Before I dig too deep into the details of the problems I have seen here, I want to point to my experiences. I have rarely seen individuals who fall into a pattern of wanting to save the day fall out of this problem without a job change, or multiple years of effort to change. Any single person who sets the expectations that they will answer emails all hours or respond immediately to every request in the queue will fail to change this mode of thinking, and those that they have trained around them will be frustrated with the change in perceived “response quality”. It requires the planning of a team to protect the changes needed to move away from this problem. And it will mean a minimum of buy in from levels of management about what it means to an organization to have teams work towards a DevOps culture.
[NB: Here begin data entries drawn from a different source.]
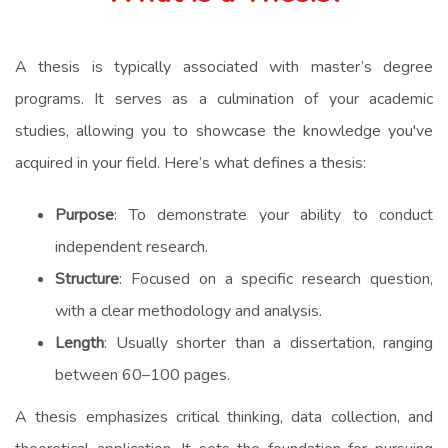
A thesis is typically associated with master’s degree
programs. It serves as a culmination of your academic
studies, allowing you to showcase the knowledge you've
acquired in your field. Here’s what defines a thesis:
Purpose
: To demonstrate your ability to conduct
independent research.
Structure
: Focused on a specific research question,
with a clear methodology and analysis.
Length
: Usually shorter than a dissertation, ranging
between 60–100 pages.
A thesis emphasizes critical thinking, data collection, and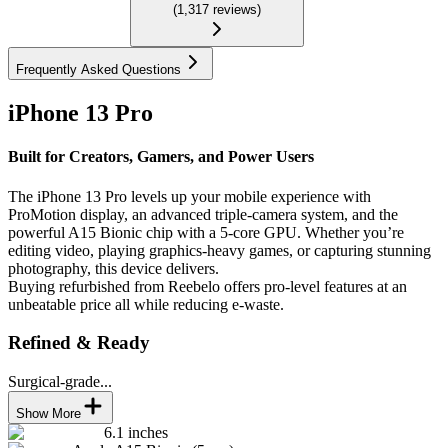
(
1,317
reviews
)
Frequently Asked Questions
iPhone 13 Pro
Built for Creators, Gamers, and Power Users
The iPhone 13 Pro levels up your mobile experience with
ProMotion display, an advanced triple-camera system, and the
powerful A15 Bionic chip with a 5-core GPU. Whether you’re
editing video, playing graphics-heavy games, or capturing stunning
photography, this device delivers.
Buying refurbished from Reebelo offers pro-level features at an
unbeatable price all while reducing e-waste.
Refined & Ready
Surgical-grade...
Show More
6.1 inches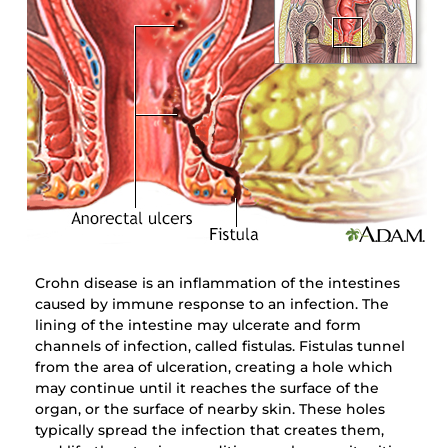
Crohn disease is an inflammation of the intestines
caused by immune response to an infection. The
lining of the intestine may ulcerate and form
channels of infection, called fistulas. Fistulas tunnel
from the area of ulceration, creating a hole which
may continue until it reaches the surface of the
organ, or the surface of nearby skin. These holes
typically spread the infection that creates them,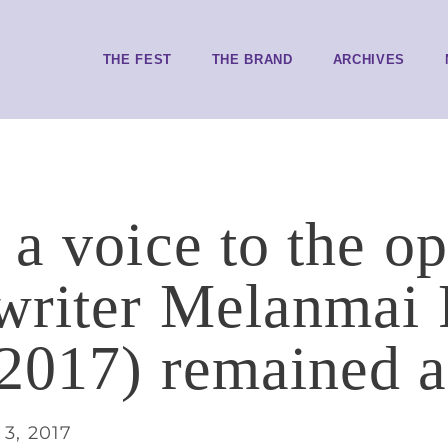
THE FEST
THE BRAND
ARCHIVES
 a voice to the o
writer Melanmai
2017) remained a 
3, 2017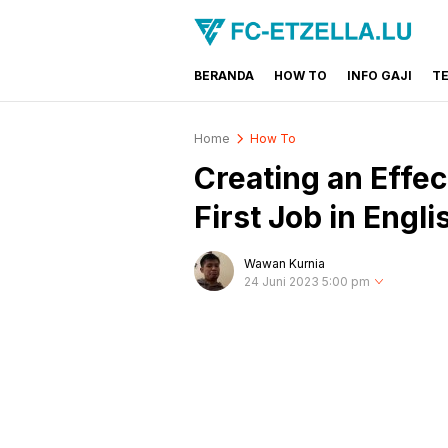
BERANDA
HOW TO
INFO GAJI
T
FC-ETZELLA.LU
Share & Learn The World
Home
How To
Creating an Effe
First Job in Engli
Wawan Kurnia
24 Juni 2023 5:00 pm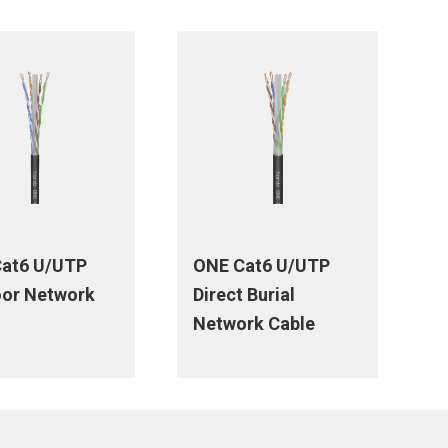
at6 U/UTP
ONE Cat6 U/UTP
or Network
Direct Burial
Network Cable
The death march, firefighting, 70 hour weeks, startup mentality, and many other phrases describe the problem that I see. Employees feel obligated to put in the hours asked of them because of loyalty or the desire to please. And sometimes, the expectations are subtle enough, that people will willingly put forth working more just to try and meet unreasonable or unattainable goals. Work harder, not smarter seems to be the standard practice in technology organizations, even though it rarely benefits the company or the people involved in this bad practices.

Employee burnout is a phenomenon that is well-documented when a team does not build margin into the system. Living in a constant state of high anxiety has adverse health affects that cost employers and managers both in pure hours and efficiency with the hours available.

Some ways to defeat this monster of the Super Hero:

  • Use it or lose it vacation time, coupled with checkpoints throughout the year to see if people are spreading time over the year
  • Monitoring excessive hours about 40 per week and correcting with some compensation time after successful project launches
  • Regular rotation of projects to keep people fresh and interested in the work they are doing
  • Collaboration among other team members to reduce Tribal Knowledge and allow others to burden responsibilities
  • Identify work that can be pushed out of your current system, like asking hosting providers to resolve common problems without an alert or paging on-call

These efforts are not just for the benefit of the employees, and team as a whole. Super Heroes are still people. Running at high RPMs constantly leads to mistakes. Maybe they are minor at first, like mistyping a command trying to fix an alert at 3 AM. But eventually, a problem will raise the stakes to the point that in the retrospective or after action of an incident, it becomes clear that the organization is at fault for having allowed an individual to so carelessly wield so much power. Companies can be more successful, flexible, and stable when the employees have a high level of satisfaction with their work. Set the expectation that teams should have margin in their lives. This will lead to most wanting to pack in their best possible work into a regular work week rather than spreading 30 hours of mediocre work into a 60 hour work week.